-------- MATERIAL FOR THIS TASK --------

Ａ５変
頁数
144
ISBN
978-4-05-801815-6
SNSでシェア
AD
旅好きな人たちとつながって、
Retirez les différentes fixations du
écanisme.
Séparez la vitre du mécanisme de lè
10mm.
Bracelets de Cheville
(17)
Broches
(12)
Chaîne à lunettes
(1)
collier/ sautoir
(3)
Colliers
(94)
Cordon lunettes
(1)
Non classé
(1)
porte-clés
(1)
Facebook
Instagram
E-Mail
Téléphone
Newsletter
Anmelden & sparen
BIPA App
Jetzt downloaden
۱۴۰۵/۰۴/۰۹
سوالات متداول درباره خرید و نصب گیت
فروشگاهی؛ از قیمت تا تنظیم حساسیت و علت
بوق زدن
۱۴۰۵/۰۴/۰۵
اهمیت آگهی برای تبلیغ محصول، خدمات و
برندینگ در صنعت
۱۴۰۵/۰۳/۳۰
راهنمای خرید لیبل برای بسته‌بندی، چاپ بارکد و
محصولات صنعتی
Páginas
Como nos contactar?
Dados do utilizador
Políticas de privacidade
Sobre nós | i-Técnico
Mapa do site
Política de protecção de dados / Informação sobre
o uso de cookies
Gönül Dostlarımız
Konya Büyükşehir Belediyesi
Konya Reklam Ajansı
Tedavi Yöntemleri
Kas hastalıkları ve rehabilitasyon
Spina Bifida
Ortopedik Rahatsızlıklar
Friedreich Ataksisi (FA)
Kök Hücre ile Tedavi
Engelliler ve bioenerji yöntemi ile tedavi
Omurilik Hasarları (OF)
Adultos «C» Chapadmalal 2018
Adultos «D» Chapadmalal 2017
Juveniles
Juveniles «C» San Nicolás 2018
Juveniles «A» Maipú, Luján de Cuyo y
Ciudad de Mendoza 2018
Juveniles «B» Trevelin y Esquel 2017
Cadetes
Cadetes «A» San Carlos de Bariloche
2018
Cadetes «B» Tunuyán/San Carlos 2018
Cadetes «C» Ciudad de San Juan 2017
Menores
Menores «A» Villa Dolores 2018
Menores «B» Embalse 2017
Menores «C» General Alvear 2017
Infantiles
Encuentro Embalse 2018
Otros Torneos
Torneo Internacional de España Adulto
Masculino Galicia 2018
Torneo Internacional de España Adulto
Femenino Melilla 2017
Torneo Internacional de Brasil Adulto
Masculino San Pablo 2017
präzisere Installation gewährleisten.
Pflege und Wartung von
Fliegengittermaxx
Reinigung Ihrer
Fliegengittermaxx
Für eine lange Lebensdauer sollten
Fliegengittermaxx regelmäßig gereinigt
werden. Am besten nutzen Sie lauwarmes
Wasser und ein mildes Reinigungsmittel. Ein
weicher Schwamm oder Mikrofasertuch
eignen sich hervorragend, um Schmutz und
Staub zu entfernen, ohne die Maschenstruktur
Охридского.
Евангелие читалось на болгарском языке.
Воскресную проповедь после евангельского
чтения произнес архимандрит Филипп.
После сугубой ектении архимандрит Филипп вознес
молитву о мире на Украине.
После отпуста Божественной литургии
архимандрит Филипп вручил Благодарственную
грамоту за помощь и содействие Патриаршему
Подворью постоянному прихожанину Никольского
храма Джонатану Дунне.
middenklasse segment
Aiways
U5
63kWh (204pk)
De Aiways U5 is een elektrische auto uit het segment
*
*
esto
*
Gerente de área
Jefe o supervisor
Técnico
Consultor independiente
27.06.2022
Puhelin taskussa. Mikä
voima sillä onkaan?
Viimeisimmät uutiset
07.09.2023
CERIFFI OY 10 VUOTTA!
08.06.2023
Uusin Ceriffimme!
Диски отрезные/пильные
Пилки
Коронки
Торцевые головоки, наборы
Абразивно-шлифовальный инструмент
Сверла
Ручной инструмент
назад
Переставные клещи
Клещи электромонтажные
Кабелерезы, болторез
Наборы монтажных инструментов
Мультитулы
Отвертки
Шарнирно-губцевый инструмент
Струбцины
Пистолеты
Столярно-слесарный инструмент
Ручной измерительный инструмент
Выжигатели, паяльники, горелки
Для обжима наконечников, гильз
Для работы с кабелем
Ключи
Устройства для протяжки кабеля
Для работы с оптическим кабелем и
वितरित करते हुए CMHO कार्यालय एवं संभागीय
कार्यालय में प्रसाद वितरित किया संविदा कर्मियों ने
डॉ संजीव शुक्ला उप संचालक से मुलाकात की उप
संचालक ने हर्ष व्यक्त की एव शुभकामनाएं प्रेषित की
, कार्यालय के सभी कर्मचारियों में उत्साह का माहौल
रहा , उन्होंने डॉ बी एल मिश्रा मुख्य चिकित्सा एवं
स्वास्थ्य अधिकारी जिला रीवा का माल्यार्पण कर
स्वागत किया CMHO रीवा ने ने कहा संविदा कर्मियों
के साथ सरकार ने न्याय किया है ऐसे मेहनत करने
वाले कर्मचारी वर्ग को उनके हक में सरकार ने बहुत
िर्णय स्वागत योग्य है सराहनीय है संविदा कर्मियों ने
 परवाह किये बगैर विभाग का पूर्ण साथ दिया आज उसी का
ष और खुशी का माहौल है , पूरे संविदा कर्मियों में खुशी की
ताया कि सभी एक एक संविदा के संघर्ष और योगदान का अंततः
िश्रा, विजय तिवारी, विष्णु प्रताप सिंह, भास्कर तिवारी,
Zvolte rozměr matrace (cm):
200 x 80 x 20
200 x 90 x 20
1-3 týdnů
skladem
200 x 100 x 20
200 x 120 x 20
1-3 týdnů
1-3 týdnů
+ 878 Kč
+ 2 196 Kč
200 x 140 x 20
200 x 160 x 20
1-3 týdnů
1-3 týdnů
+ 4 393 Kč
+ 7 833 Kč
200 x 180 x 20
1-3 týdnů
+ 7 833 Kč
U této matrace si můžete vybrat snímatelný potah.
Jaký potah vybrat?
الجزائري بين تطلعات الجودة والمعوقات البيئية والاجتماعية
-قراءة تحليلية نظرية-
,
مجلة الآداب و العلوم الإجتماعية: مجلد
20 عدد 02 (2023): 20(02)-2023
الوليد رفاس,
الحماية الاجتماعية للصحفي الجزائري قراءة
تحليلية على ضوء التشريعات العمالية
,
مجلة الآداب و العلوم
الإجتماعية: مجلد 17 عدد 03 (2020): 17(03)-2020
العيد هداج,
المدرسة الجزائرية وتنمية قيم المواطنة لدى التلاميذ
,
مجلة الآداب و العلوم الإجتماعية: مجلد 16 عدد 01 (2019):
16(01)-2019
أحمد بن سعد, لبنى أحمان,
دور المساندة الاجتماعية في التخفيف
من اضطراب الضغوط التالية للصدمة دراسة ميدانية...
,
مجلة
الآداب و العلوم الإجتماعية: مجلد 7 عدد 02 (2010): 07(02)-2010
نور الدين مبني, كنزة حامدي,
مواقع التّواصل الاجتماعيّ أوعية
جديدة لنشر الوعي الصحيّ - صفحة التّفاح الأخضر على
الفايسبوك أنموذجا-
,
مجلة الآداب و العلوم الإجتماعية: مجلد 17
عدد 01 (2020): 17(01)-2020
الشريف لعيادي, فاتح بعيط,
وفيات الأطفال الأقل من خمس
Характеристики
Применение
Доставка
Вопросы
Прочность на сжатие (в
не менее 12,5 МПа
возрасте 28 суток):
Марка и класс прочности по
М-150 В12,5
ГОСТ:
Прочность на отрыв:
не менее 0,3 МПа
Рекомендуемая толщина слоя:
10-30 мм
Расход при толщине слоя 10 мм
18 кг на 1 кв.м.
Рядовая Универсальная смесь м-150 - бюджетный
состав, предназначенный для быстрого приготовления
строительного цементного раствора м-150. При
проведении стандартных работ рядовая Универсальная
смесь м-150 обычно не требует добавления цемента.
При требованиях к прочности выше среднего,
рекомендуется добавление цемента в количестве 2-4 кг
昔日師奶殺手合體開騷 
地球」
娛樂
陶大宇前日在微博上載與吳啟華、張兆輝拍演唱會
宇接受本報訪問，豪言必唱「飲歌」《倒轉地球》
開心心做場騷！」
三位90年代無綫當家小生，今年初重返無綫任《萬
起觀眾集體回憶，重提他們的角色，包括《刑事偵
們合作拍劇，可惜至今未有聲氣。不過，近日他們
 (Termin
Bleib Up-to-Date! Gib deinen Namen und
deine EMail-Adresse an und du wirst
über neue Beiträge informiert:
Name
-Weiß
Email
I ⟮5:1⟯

--------

Copy all lines from the entries that contain the word "Ручной".

> SOLUTION TO THE PROBLEM
Ручной инструмент
Ручной измерительный инструмент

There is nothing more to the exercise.